Thanks to the pioneering work of Ralph Kimball, slowly changing dimension (SCDs) have become a cornerstore of dimensional modeling. The most basic type of versioning is to simply update (overwrite) the fields that change—the so-called Type 1 SCD. Turns out that Type 1 SCDs do not work very well for many important business decisions. This is illustrated by the query “show me monthly revenue by customer and sales rep”. Sales rep assignments can change throughout the year. So directly updating the sales rep field in the customer dimension table creates a sticky problem. Why? The current sale reps would get credit for the efforts of her predecessors. Not a happy situation at commission time!

“Effective” is what the business says it is—not what the data warehouse thinks it is

The Type 2 SCD attempts to remedy this situation by creating a “current version” row in the customer dimension table when an important attribute changes like sales rep. New sales transactions are stamped with the key of the customer dimension version currently in effect. Now sales facts can be associated with the correct salesperson to produce an accurate picture of who sold what to whom, and when. Everyone is happy with their commission checks, right? Not so fast. Type 2 SCD gets you much closer to reality, but not 100%. Consider what happens if the sales rep is updated in the customer dimension several days after the change actually occurred? You would have the transactions tagged to the wrong sales rep during the period between the “business effective date” and the “data warehouse effective date”.
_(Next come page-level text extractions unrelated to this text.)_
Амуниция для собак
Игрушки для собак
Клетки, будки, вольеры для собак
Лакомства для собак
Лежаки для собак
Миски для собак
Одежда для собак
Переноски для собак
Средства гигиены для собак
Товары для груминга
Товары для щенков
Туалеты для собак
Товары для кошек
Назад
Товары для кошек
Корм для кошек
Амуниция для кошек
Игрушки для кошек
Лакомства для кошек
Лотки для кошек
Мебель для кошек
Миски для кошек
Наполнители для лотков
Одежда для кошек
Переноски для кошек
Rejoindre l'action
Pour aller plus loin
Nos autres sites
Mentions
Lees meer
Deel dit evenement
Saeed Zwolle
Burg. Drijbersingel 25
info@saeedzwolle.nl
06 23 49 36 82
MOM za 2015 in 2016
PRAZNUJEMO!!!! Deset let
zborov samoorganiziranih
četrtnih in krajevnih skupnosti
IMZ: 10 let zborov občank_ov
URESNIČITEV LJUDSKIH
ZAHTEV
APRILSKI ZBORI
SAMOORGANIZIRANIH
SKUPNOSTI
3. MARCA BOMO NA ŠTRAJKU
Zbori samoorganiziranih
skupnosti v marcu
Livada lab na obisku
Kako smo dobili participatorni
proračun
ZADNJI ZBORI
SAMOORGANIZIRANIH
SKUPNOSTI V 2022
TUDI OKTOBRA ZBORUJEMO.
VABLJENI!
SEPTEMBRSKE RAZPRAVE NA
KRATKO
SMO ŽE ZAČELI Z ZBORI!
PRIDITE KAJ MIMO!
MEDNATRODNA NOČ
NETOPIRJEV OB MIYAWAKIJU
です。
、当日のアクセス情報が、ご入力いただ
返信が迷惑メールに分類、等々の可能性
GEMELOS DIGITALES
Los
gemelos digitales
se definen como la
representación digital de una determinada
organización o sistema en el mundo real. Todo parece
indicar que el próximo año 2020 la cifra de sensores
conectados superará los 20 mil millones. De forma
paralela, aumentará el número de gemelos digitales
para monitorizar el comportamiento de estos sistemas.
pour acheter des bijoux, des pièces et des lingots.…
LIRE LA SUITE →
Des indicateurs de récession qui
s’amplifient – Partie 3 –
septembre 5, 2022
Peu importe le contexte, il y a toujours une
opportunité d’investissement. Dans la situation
Type 2 SCD’s are sufficient for many business reporting scenarios. But when dealing with commission checks, almost is not good enough. Backdating (and forward-dating in some cases) is a fact of business life, and we must deal with it. The EDW must somehow align the late arriving dimension or fact changes.

BizEff To The Rescue

One way to address the back-dating problem is through “BizEff” (business effective dating) dimensions. BizEff dimensions are useful for business processes that have inherent delays in processing dimension updates. BizEff reporting depends on properly formed dimensions. Typically, only a small subset of “trigger” attributes need to be effective-dated. If the dimension is wide (many columns) and deep (many rows), then segregating the effective-dated columns into a separate BizEff table may improve ETL and query performance. If the dimension is small, or the effective-dated column count is low relative to the total columns in the dimension, then the BizEff dimension should be modeled as a single table.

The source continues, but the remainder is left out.